▸ **STUDY MATERIAL**:
--- START ---

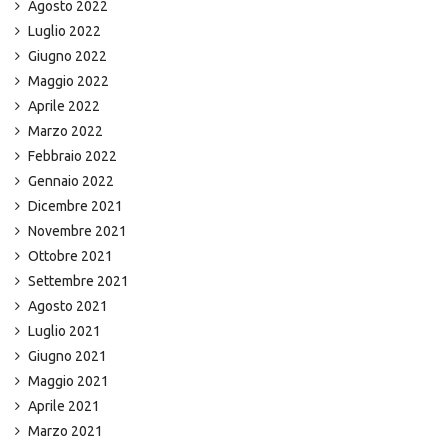
Agosto 2022
Luglio 2022
Giugno 2022
Maggio 2022
Aprile 2022
Marzo 2022
Febbraio 2022
Gennaio 2022
Dicembre 2021
Novembre 2021
Ottobre 2021
Settembre 2021
Agosto 2021
Luglio 2021
Giugno 2021
Maggio 2021
Aprile 2021
Marzo 2021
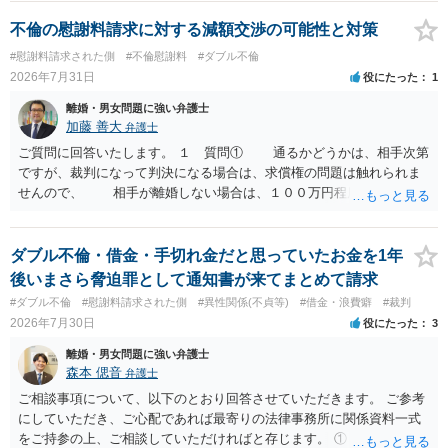
不倫の慰謝料請求に対する減額交渉の可能性と対策
#慰謝料請求された側
#不倫慰謝料
#ダブル不倫
2026年7月31日
役にたった
1
離婚・男女問題に強い弁護士
加藤 善大
弁護士
ご質問に回答いたします。 １ 質問① 通るかどうかは、相手次第
ですが、裁判になって判決になる場合は、求償権の問題は触れられま
せんので、 相手が離婚しない場合は、１００万円程度となる可能
性があると思われます。 交渉については、相手としても、裁判を
するデメリットはありますから（経済的、時間的、精神的負担等）、
反対にご自身が、裁判も辞さずという姿勢を示すことで、プラス
ダブル不倫・借金・手切れ金だと思っていたお金を1年
に働く可能性は有り得ます。 交渉で解決する多くの場合は、相手
後いまさら脅迫罪として通知書が来てまとめて請求
が弁護士に依頼しているケースで、５０万円以下で合意できる場合は
#ダブル不倫
#慰謝料請求された側
#異性関係(不貞等)
#借金・浪費癖
#裁判
稀であると思います。 通常は、６０万円から８０万円程度になる
2026年7月30日
役にたった
3
ことが多いというのが私の印象です。 ２ 質問② ご記載の内容が
減額を進めるうえでの交渉材料かと思います。 なお、ご自身が離
離婚・男女問題に強い弁護士
婚しないことは、交渉材料にはならないかと思いますので、ご注意く
森本 偲音
弁護士
ださい。 また、相手夫婦の婚姻関係が既に破綻していたことや、
ご相談事項について、以下のとおり回答させていただきます。 ご参考
相手女性が結婚しているとは知らなかったと主張することもあります
にしていただき、ご心配であれば最寄りの法律事務所に関係資料一式
が、 ケースバイケースですので、ご自身の場合にそれらの主張が
をご持参の上、ご相談していただければと存じます。 ① このLINEの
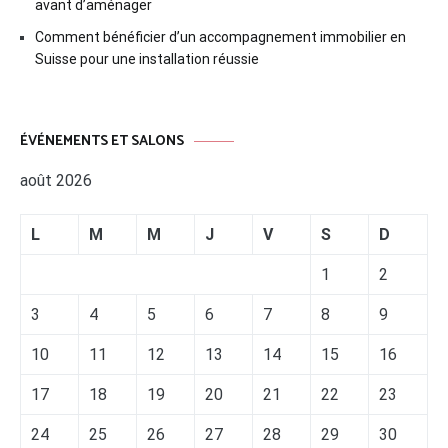
avant d’aménager
Comment bénéficier d’un accompagnement immobilier en
Suisse pour une installation réussie
ÉVÉNEMENTS ET SALONS
août 2026
L
M
M
J
V
S
D
1
2
3
4
5
6
7
8
9
10
11
12
13
14
15
16
17
18
19
20
21
22
23
24
25
26
27
28
29
30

--- END ---

▸ **EXERCISE INSTRUCTIONS**: Only the entries themselves should be output, word for word, with all pictures omitted.

▸ **FINISHED TASK**:
Agosto 2022
Luglio 2022
Giugno 2022
Maggio 2022
Aprile 2022
Marzo 2022
Febbraio 2022
Gennaio 2022
Dicembre 2021
Novembre 2021
Ottobre 2021
Settembre 2021
Agosto 2021
Luglio 2021
Giugno 2021
Maggio 2021
Aprile 2021
Marzo 2021
不倫の慰謝料請求に対する減額交渉の可能性と対策
#慰謝料請求された側
#不倫慰謝料
#ダブル不倫
2026年7月31日
役にたった
1
離婚・男女問題に強い弁護士
加藤 善大
弁護士
ご質問に回答いたします。 １ 質問① 通るかどうかは、相手次第
ですが、裁判になって判決になる場合は、求償権の問題は触れられま
せんので、 相手が離婚しない場合は、１００万円程度となる可能
性があると思われます。 交渉については、相手としても、裁判を
するデメリットはありますから（経済的、時間的、精神的負担等）、
反対にご自身が、裁判も辞さずという姿勢を示すことで、プラス
ダブル不倫・借金・手切れ金だと思っていたお金を1年
に働く可能性は有り得ます。 交渉で解決する多くの場合は、相手
後いまさら脅迫罪として通知書が来てまとめて請求
が弁護士に依頼しているケースで、５０万円以下で合意できる場合は
#ダブル不倫
#慰謝料請求された側
#異性関係(不貞等)
#借金・浪費癖
#裁判
稀であると思います。 通常は、６０万円から８０万円程度になる
2026年7月30日
役にたった
3
ことが多いというのが私の印象です。 ２ 質問② ご記載の内容が
減額を進めるうえでの交渉材料かと思います。 なお、ご自身が離
離婚・男女問題に強い弁護士
婚しないことは、交渉材料にはならないかと思いますので、ご注意く
森本 偲音
弁護士
ださい。 また、相手夫婦の婚姻関係が既に破綻していたことや、
ご相談事項について、以下のとおり回答させていただきます。 ご参考
相手女性が結婚しているとは知らなかったと主張することもあります
にしていただき、ご心配であれば最寄りの法律事務所に関係資料一式
が、 ケースバイケースですので、ご自身の場合にそれらの主張が
をご持参の上、ご相談していただければと存じます。 ① このLINEの
avant d’aménager
Comment bénéficier d’un accompagnement immobilier en
Suisse pour une installation réussie
ÉVÉNEMENTS ET SALONS
août 2026
L
M
M
J
V
S
D
1
2
3
4
5
6
7
8
9
10
11
12
13
14
15
16
17
18
19
20
21
22
23
24
25
26
27
28
29
30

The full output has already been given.